PEP 3107 and stronger typing (note: probably a newbie question)

Donn Cave donn at u.washington.edu
Thu Jul 5 15:24:37 EDT 2007


In article <1183575597.272150.152200 at w5g2000hsg.googlegroups.com>,
 Paul Boddie <paul at boddie.org.uk> wrote:

> However, it's interesting to consider the work that sometimes needs to
> go in to specify data structures in some languages - thinking of ML
> and friends, as opposed to Java and friends. The campaign for optional
> static typing in Python rapidly became bogged down in this matter,
> fearing that any resulting specification for type information might
> not be the right combination of flexible and powerful to fit in with
> the rest of the language, and that's how we really ended up with PEP
> 3107: make the semantics vague and pretend it has nothing to do with
> types, thus avoiding the issue completely.

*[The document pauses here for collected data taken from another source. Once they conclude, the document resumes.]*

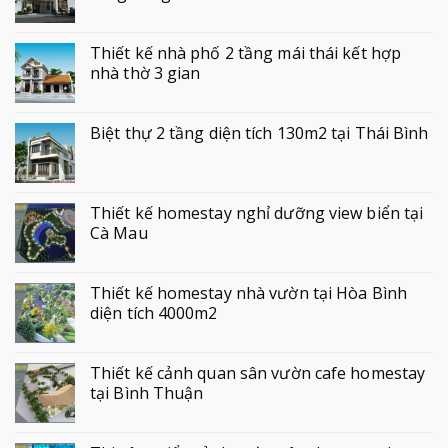
Thiết kế nhà phố 2 tầng mái thái kết hợp
nhà thờ 3 gian
Biệt thự 2 tầng diện tích 130m2 tại Thái Bình
Thiết kế homestay nghỉ dưỡng view biển tại
Cà Mau
Thiết kế homestay nhà vườn tại Hòa Bình
diện tích 4000m2
Thiết kế cảnh quan sân vườn cafe homestay
tại Bình Thuận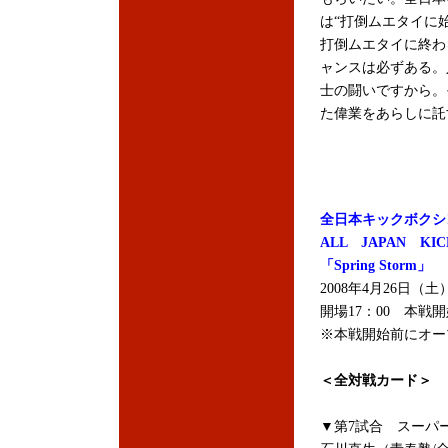
は“打倒ムエタイに
打倒ムエタイに終わ
ャンスは必ずある。
士の闘いですから。
た偉業をあらしに託
全日本キックボクシ
ALL JAPAN KIC
「Spring Storm」
2008年4月26日
開場17：00 本戦開
※本戦開始前にオー
＜全対戦カード＞
▼第7試合 スーパー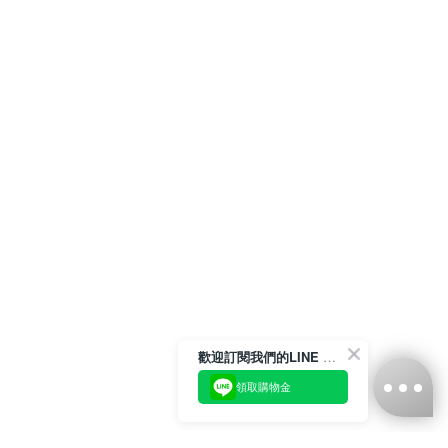
歡迎訂閱我們的LINE 官方帳號
領取購物金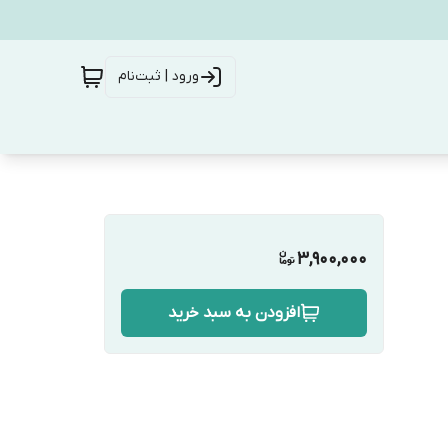
ورود | ثبت‌نام
3,900,000
افزودن به سبد خرید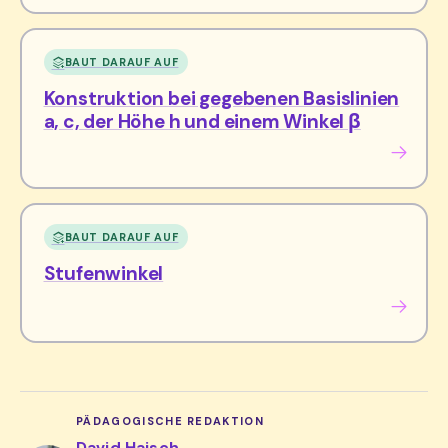
BAUT DARAUF AUF
Konstruktion bei gegebenen Basislinien
a, c, der Höhe h und einem Winkel β
BAUT DARAUF AUF
Stufenwinkel
PÄDAGOGISCHE REDAKTION
David Haisch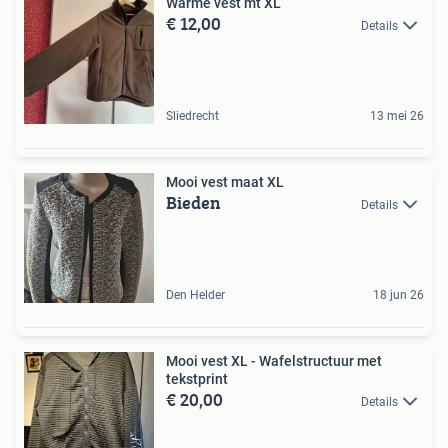
Warme vest mt XL
€ 12,00
Details
Sliedrecht
13 mei 26
Mooi vest maat XL
Bieden
Details
Den Helder
18 jun 26
Mooi vest XL - Wafelstructuur met
tekstprint
€ 20,00
Details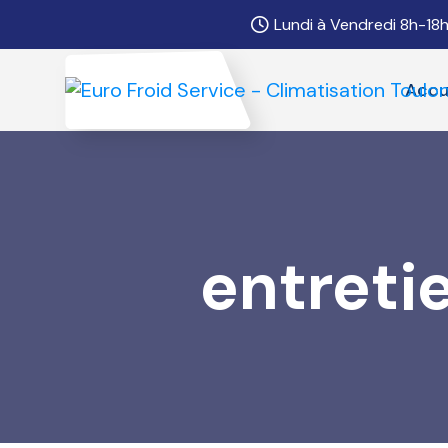
Lundi à Vendredi 8h-18
Accu
entreti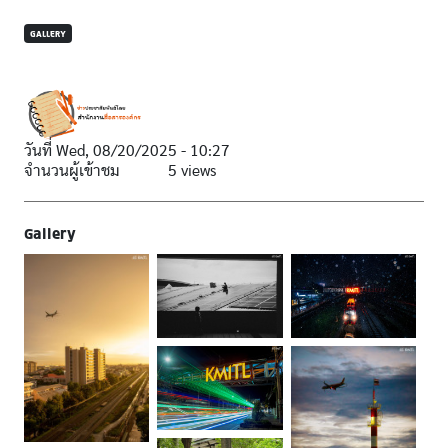
GALLERY
วันที่
Wed, 08/20/2025 - 10:27
จำนวนผู้เข้าชม
5 views
Gallery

I missed the campaign for optional static typing, must have been
waged in the developer list.  Unless it was not much more than
some on-line musings from GvR a year or two ago.  I don't see
how it could ever get anywhere without offending a lot of the
Python crowd, however well designed, so I can see why someone
might try to sneak it past by pretending it has nothing to do
with types.  But he didn't -- look at the examples, I think he
rather overstates the potential for static typing applications.